• _HOW TO COMPLETE THIS TASK_: Count the lines below holding "SIMs" and answer with that number only.

• _INPUT DATA_:
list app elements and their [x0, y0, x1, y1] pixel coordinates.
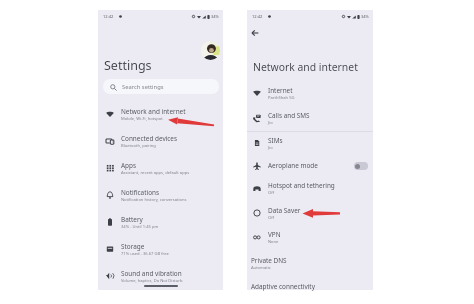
button[interactable]: Hotspot and tethering	[247, 179, 373, 197]
staticText: Jio	[268, 145, 273, 151]
staticText: Storage	[121, 242, 145, 251]
staticText: Sound and vibration	[121, 269, 182, 278]
staticText: Network and internet	[121, 107, 186, 116]
button[interactable]: Battery	[98, 212, 223, 232]
staticText: 34%	[211, 14, 219, 19]
button[interactable]: Data Saver	[247, 204, 373, 222]
staticText: Volume, haptics, Do Not Disturb	[121, 278, 183, 284]
button[interactable]: Apps	[98, 158, 223, 178]
staticText: Automatic	[251, 265, 271, 271]
staticText: 34%	[361, 14, 369, 19]
staticText: Connected devices	[121, 134, 178, 143]
staticText: Internet	[268, 86, 293, 95]
staticText: 34% - Until 1:45 pm	[121, 224, 159, 230]
staticText: Jio	[268, 120, 273, 126]
staticText: Private DNS	[251, 256, 287, 265]
button[interactable]: Network and internet	[98, 104, 223, 124]
button[interactable]: Private DNS	[247, 254, 373, 272]
staticText: Network and internet	[253, 60, 358, 74]
staticText: Off	[268, 190, 275, 196]
staticText: Notification history, conversations	[121, 197, 187, 203]
button[interactable]: Back	[248, 26, 262, 40]
button[interactable]: Connected devices	[98, 131, 223, 151]
staticText: None	[268, 239, 279, 245]
button[interactable]: Aeroplane mode toggle	[354, 162, 368, 170]
staticText: Battery	[121, 215, 143, 224]
staticText: 71% used - 36.67 GB free	[121, 251, 169, 257]
staticText: 12:42	[252, 14, 263, 20]
staticText: Settings	[104, 57, 152, 74]
button[interactable]: Search settings	[103, 79, 219, 94]
staticText: Aeroplane mode	[268, 161, 318, 170]
button[interactable]: Aeroplane mode	[247, 160, 373, 171]
staticText: VPN	[268, 230, 281, 239]
button[interactable]: Sound and vibration	[98, 266, 223, 286]
button[interactable]: VPN	[247, 228, 373, 246]
staticText: ParthShah 5G	[268, 95, 295, 101]
staticText: Off	[268, 215, 275, 221]
staticText: Calls and SMS	[268, 111, 310, 120]
button[interactable]: Adaptive connectivity	[247, 281, 373, 292]
staticText: Search settings	[122, 83, 164, 91]
staticText: SIMs	[268, 136, 283, 145]
button[interactable]: Calls and SMS	[247, 109, 373, 127]
staticText: 12:42	[103, 14, 114, 20]
button[interactable]: Storage	[98, 239, 223, 259]
staticText: Assistant, recent apps, default apps	[121, 170, 190, 176]
staticText: Notifications	[121, 188, 160, 197]
staticText: Apps	[121, 161, 137, 170]
button[interactable]: Account	[201, 41, 220, 60]
staticText: Bluetooth, pairing	[121, 143, 156, 149]
staticText: Data Saver	[268, 206, 301, 215]
button[interactable]: SIMs	[247, 134, 373, 152]
staticText: Adaptive connectivity	[251, 282, 315, 291]
button[interactable]: Notifications	[98, 185, 223, 205]
staticText: Mobile, Wi-Fi, hotspot	[121, 116, 163, 122]
button[interactable]: Internet	[247, 84, 373, 102]
staticText: Hotspot and tethering	[268, 181, 335, 190]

• _YOUR SOLUTION_: 2